A new form of tourism has been born this year. The objective is to visit some of the world's renowned destinations before they are changed forever. According to The New York Times, US travel professionals call this 'tourism of doom'. High on the list of threatened hotspots are a trip to Africa's Mount Kilimanjaro before its ice cap melts and the Artic before it is transformed from an ice sheet into a mutinous sea.
Customers for this kind of tourism have a simple way of defining their quest - they want to see important sights that are expected to vanish within a generation.
This year saw a record loss of Arctic sea ice, allowing the Northwest Passage to open up for the first time in more than a century. Sea-ice experts are starting to fear their profession is melting away before their eyes. Several leading climatologists predict that by 2013, Atlantic sea ice will vanish every summer.
The Northwest Passage is expected to be open again next year and some enterprising travel agents have already begun taking bookings for a voyage that has hitherto been impossible for modern cruise ships.
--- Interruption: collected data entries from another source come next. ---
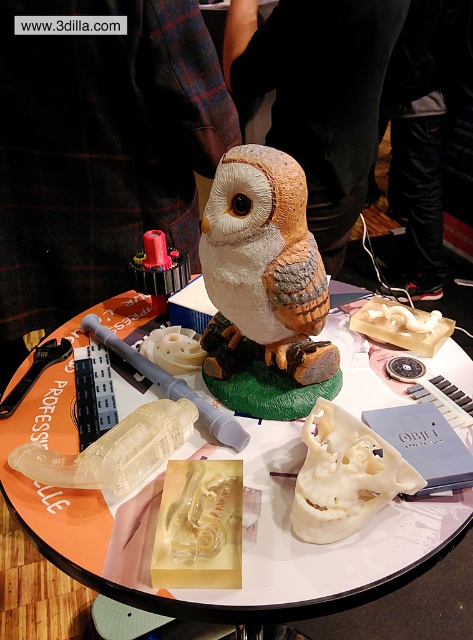 Does translucent plastic skull at center lie in front of matte clay owl at center?

Yes, translucent plastic skull at center is in front of matte clay owl at center.

The width and height of the screenshot is (473, 640). In order to click on translucent plastic skull at center in this screenshot , I will do `click(261, 545)`. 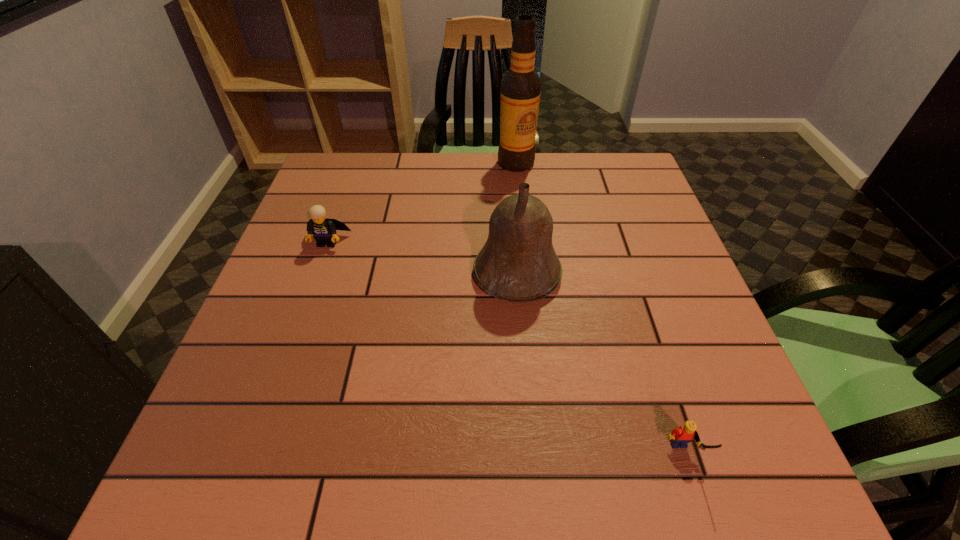 The width and height of the screenshot is (960, 540). Identify the location of the farthest object. (521, 85).

I want to click on the tallest object, so click(x=521, y=85).

The image size is (960, 540). What are the coordinates of `the third shortest object` in the screenshot? It's located at (518, 263).

The image size is (960, 540). Find the location of `the leftmost object`. the leftmost object is located at coordinates (323, 230).

Find the location of a particular element. Image resolution: width=960 pixels, height=540 pixels. the farther Lego is located at coordinates (323, 230).

Image resolution: width=960 pixels, height=540 pixels. Find the location of `the rightmost object`. the rightmost object is located at coordinates [x=680, y=437].

Where is `the nearest object`? the nearest object is located at coordinates (x=680, y=437).

Locate an element on the screen. vacant space located on the label of the alcohol is located at coordinates (525, 249).

This screenshot has width=960, height=540. I want to click on free space located 0.350m on the left of the third shortest object, so click(315, 274).

Locate an element on the screen. free space located 0.360m on the front-facing side of the left Lego is located at coordinates (275, 389). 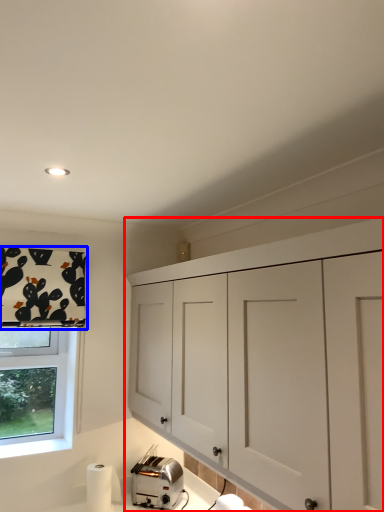 Question: Which of the following is the closest to the observer, cabinetry (highlighted by a red box) or curtain (highlighted by a blue box)?

Choices:
 (A) cabinetry
 (B) curtain

Answer: (A) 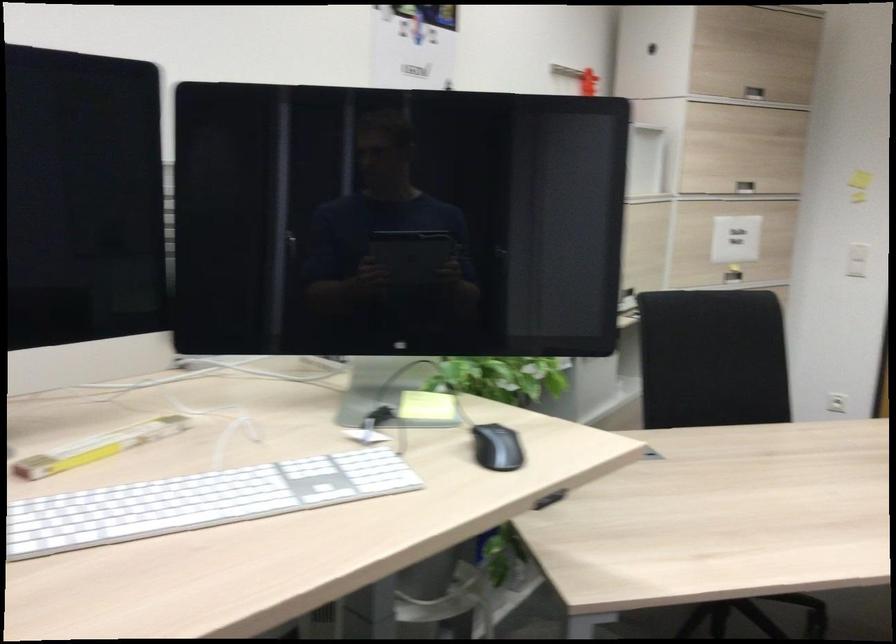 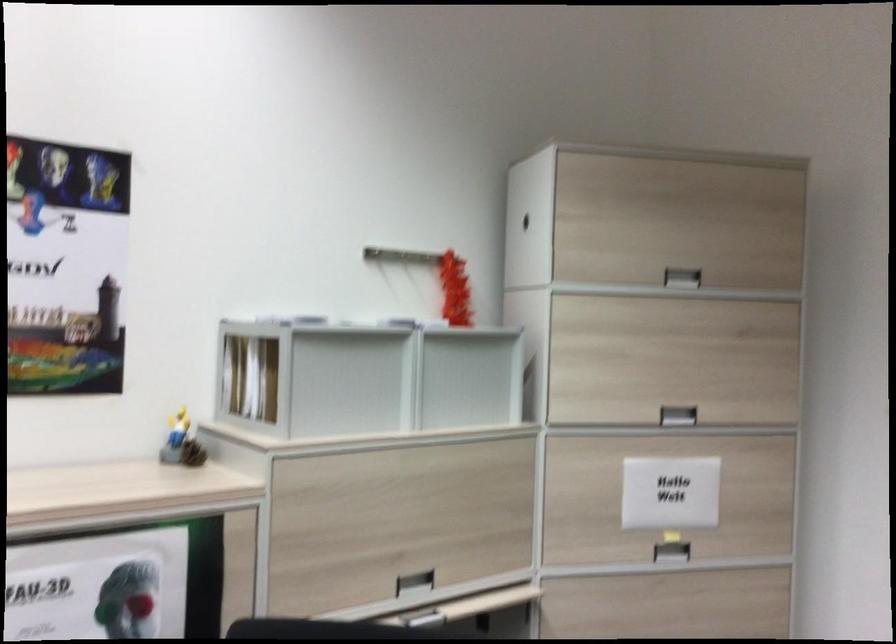 Locate, in the second image, the point that corresponds to (754,185) in the first image.

(677, 415)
In the midst of this commercial opportunism, 2007 saw large numbers of scientists start to refer to the Earth's climate change as irreversible. The most striking photographs of 2007 reflect this trend. As China's monstrous economic boom engulfed large sections of the nation in throat-searing smog and the United States persisted with its fossil-fuel addiction, the planet seemed to be overwhelmed by a rash of floods, fires and storms.